La ministra del Lavoro Yolanda Díaz ha annunciato che quest’anno verranno richiesti agli esperti due calcoli distinti: uno per uno SMI esente da IRPF e uno per uno SMI soggetto a imposizione. L’obiettivo dichiarato è garantire il mantenimento del 60% del salario medio netto, indipendentemente dalla decisione finale del Ministero delle Finanze.

Se l’IRPF verrà applicato allo SMI, il Ministero del Lavoro compenserà con un aumento lordo più elevato affinché il lavoratore riceva lo stesso ammontare netto. In questo scenario, tuttavia, le imprese dovranno sostenere costi maggiori e lo Stato incrementerà il proprio gettito fiscale.

Uno sguardo critico sulla realtà

Al di là dei calcoli tecnici, dei criteri europei e delle tabelle del Ministero, resta un dato che nessuna commissione di esperti riesce a mascherare: 1.273 euro lordi — o 1.216 euro lordi esenti da IRPF — sono comunque una cifra insufficiente per vivere dignitosamente in Spagna, Canarie comprese.
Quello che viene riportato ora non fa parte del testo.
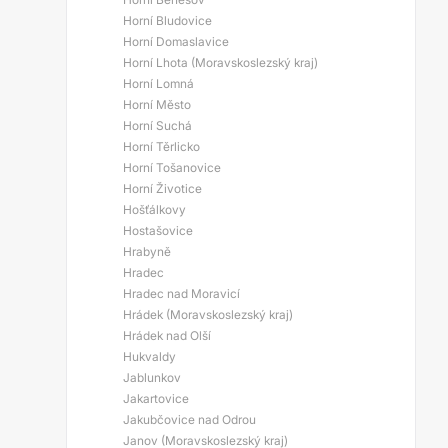
Horní Bludovice
Horní Domaslavice
Horní Lhota (Moravskoslezský kraj)
Horní Lomná
Horní Město
Horní Suchá
Horní Těrlicko
Horní Tošanovice
Horní Životice
Hošťálkovy
Hostašovice
Hrabyně
Hradec
Hradec nad Moravicí
Hrádek (Moravskoslezský kraj)
Hrádek nad Olší
Hukvaldy
Jablunkov
Jakartovice
Jakubčovice nad Odrou
Janov (Moravskoslezský kraj)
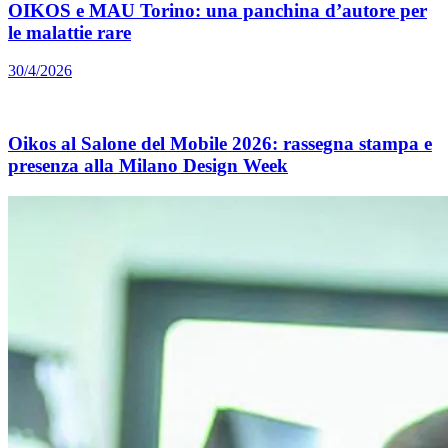
OIKOS e MAU Torino: una panchina d’autore per
le malattie rare
30/4/2026
Oikos al Salone del Mobile 2026: rassegna stampa e
presenza alla Milano Design Week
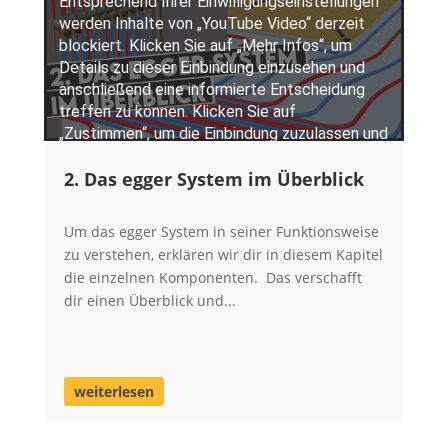
2. Das egger System im Überblick
Um das egger System in seiner Funktionsweise
zu verstehen, erklären wir dir in diesem Kapitel
die einzelnen Komponenten. Das verschafft
dir einen Überblick und...
weiterlesen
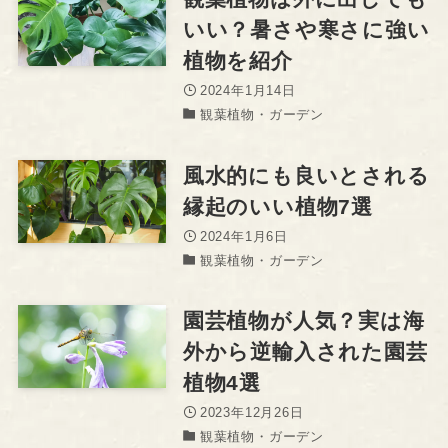
いい？暑さや寒さに強い
植物を紹介
2024年1月14日
観葉植物・ガーデン
風水的にも良いとされる
縁起のいい植物7選
2024年1月6日
観葉植物・ガーデン
園芸植物が人気？実は海
外から逆輸入された園芸
植物4選
2023年12月26日
観葉植物・ガーデン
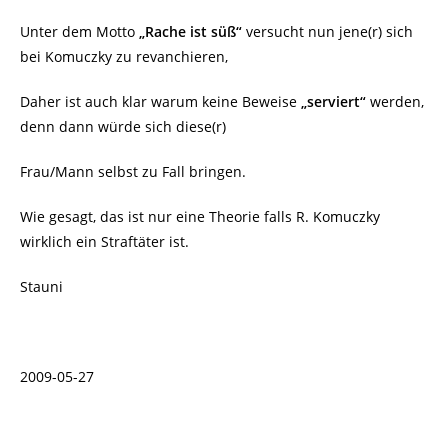
Unter dem Motto
„Rache ist süß“
versucht nun jene(r) sich
bei Komuczky zu revanchieren,
Daher ist auch klar warum keine Beweise
„serviert“
werden,
denn dann würde sich diese(r)
Frau/Mann selbst zu Fall bringen.
Wie gesagt, das ist nur eine Theorie falls R. Komuczky
wirklich ein Straftäter ist.
Stauni
2009-05-27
Affitti che divorano metà dello stipendio, spesa quotidiana alle stelle, servizi sempre più costosi e una precarietà che sembra infinita. Per un single forse si galleggia, ma per una famiglia anche piccola, con un solo reddito, significa affondare. Inoltre quando ci sono figli, disabilità, trasporti o mutui, quei numeri “da grande conquista sociale” diventano una barzelletta amara.
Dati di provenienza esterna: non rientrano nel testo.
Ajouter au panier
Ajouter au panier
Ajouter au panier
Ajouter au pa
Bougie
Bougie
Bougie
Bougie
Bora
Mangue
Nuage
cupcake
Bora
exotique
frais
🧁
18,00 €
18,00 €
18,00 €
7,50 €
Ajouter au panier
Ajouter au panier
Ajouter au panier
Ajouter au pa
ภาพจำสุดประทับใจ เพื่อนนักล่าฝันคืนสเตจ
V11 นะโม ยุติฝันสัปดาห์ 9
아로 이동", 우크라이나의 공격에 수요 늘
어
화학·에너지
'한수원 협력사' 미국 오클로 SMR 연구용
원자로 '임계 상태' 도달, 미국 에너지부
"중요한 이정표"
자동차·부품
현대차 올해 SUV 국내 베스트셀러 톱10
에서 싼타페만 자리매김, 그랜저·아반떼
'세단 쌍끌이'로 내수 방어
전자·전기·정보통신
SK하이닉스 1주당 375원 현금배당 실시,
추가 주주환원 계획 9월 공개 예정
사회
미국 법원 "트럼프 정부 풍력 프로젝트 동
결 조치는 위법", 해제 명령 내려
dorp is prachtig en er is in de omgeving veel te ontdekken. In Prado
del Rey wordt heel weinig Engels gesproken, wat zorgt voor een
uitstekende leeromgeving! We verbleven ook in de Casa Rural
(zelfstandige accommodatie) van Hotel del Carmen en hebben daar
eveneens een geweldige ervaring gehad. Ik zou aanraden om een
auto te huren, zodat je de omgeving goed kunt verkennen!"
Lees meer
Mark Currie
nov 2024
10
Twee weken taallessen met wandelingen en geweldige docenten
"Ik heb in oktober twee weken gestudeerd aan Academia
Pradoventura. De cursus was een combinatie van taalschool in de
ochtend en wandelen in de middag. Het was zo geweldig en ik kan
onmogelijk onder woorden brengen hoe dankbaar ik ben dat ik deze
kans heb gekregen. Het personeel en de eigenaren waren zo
Lo SMI viene spesso presentato — dentro e fuori dalla Spagna — come il fiore all’occhiello della politica sociale del Governo, un esempio da imitare. Una narrazione comoda, ripetuta in Italia come slogan: “In Spagna sì che tutelano i lavoratori, non come da noi”. Peccato che la realtà, quella dei quartieri, delle buste paga, delle file ai supermercati discount, racconti tutt’altro.

Il salario minimo è una cartina di tornasole: mostra il problema, ma non lo risolve. Non cura le piaghe sociali della Spagna, che continuano a sanguinare tra stipendi troppo bassi e un costo della vita sempre più alto.